As a response at this time to this period of unprecedented change, David is establishing The Centre for Creative Practice (CCP) that partners with development and learning centres around the world. It is based on the idea that creativity and creative approaches are essential to human development, learning, growth and in fact our survival. CCP recognises that creativity can enhance the impact of social, developmental, arts and educational communities worldwide through learning, training and practice. Creativity is viewed as sitting at the heart of how organisations work, how communities achieve wellbeing and how people and communities reach their full potential.
Developed from over thirty years of teaching and training in over seventy countries, David Glass’ ‘Creative Practice’ is used in universities, development organisations (United Nations, Save the Children) and arts organisations. Breaking creativity down into four fundamental modes- origination, organisation, manifestation and reflection- this workshop will take the participant through these stages using exercises, games and integrative forum work. The workshops disclose the theory and practice of creativity and help each participant go deeper and wider into their personal creative journeys using the ‘practice’ as a powerful tool for developing projects.
Whether a storyteller, painter, actor, educator or social development worker, David’s belief is that we are creative because of our need for relationships; relationships with each other, the world around us and ourselves. The process explored will give the participants practical skills and tools to fully realise their creative potential.
The Lost Child Practice
From 1997 to 2004 David Glass ran an international project working with street children and marginalized young people in 22 countries under the umbrella title of the Lost Child Project. The process he developed has become a template for integrative creative practice in countries as diverse as Vietnam and Colombia. Partnering with Save The Children, UNICEF and The British Council, this pioneering work has been at the heart of many local creative NGO’s since. The Lost Child Project has been integrated into the work of companies such as Gecko Theatre UK, Epic Arts Cambodia, Paul Zetter’s Ensemble films in Vietnam, Jane Arnfield’s work in Newcastle University and Opera Circus in Bosnia and Bridport.

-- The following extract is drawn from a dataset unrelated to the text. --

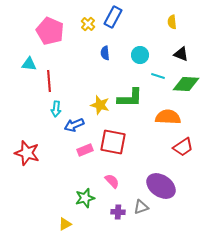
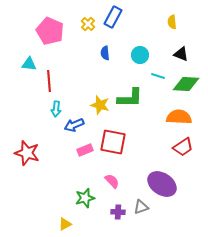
orange semicircle: moved 11 px right
purple ellipse: moved 1 px right, 2 px up
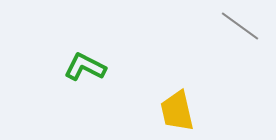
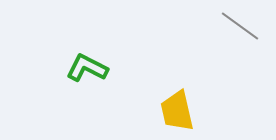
green L-shape: moved 2 px right, 1 px down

In this workshop David will take the participants through the process giving them the tools and theories that are at the heart of the Lost Child Project. Participants will leave with practical methods for engaging and developing short-term projects that have powerful transformative social value.
David studied with Augusto Boal when he was in exile in Paris. The version David and the Ensemble teaches is a highly physical and practical approach and has been successfully taught in countries as diverse as Vietnam, Cambodia and university drama courses around the world. The Ensemble is at present developing an International Forum Theatre company with the United Nations Internatinoal Labour Oorganistion/Better Work to help factory workers develop greater voice, empowerment and collaborate with factory managers to improve working conditions.
The key to almost all creative leadership is the skill of facilitating. All too often this is simply seen a superficial tool for managing a process. David’s approach teaches the four fundamental engagement modes of directive, coached, facilitated and delegated behaviour. Soft, firm and strong engagement are developed with direct, indirect and ‘from behind’ approaches. In this training the participant will learn the power of open, closed and half open questioning along with the powerful relationship between proposal and provocation. The Ensemble have successfully trained facilitators in 40 countries across arts, social development and educational organisations.
Themed Workshops of Personal and Group Creativity
Themed workshops are creative journeys into ourselves and our lives. Seeing that life is at it’s heart creative and the narratives and emotions that surround us are the stuff that makes our lives meaningful. Here, the workshop is an end in itself. Learning, exploring and celebrating sit at the heart of each of these workshops. Laughter, tears, love and anger are the beautiful flowers of these workshops.
The Journey of the Hero
Based in the archetypal work of CG Jung and Joseph Campbell, the Journey of the Hero is an exploration of an individual’s life and living context, seen from a story point of view. The basic archetypes are explored as roles of mentors, in seeing through changes and transformations in individual lives.
The Stages of Life
The four stages of life (The Child, The Adolescent and The Elder) are explored creatively, giving participants a sense of their purpose and how they engage in this purpose with the world. Each stage is framed by a specific question.
At the centre of the exploration is the question; ‘What is this?’. Work with the sensory body, space, emotion and play are central in this workshop.
At the centre of this workshop is the exploration of the passionate and desperate world of the adolescent. Powerful hormonal changes along with brain changes create states of ecstasy and despair. The question at the heart of this phase of life is; ‘Do I fit in or not?’.
The last phase of life is looking backwards and dealing with pain and loss. It is also a time of re-birth and re-thinking. A time to re-do life with grand children and a confrontation with the potential loss of the only thing we have – our lives. The questions at the heart of this phase are;’What is that?’ and ‘How do I leave?’.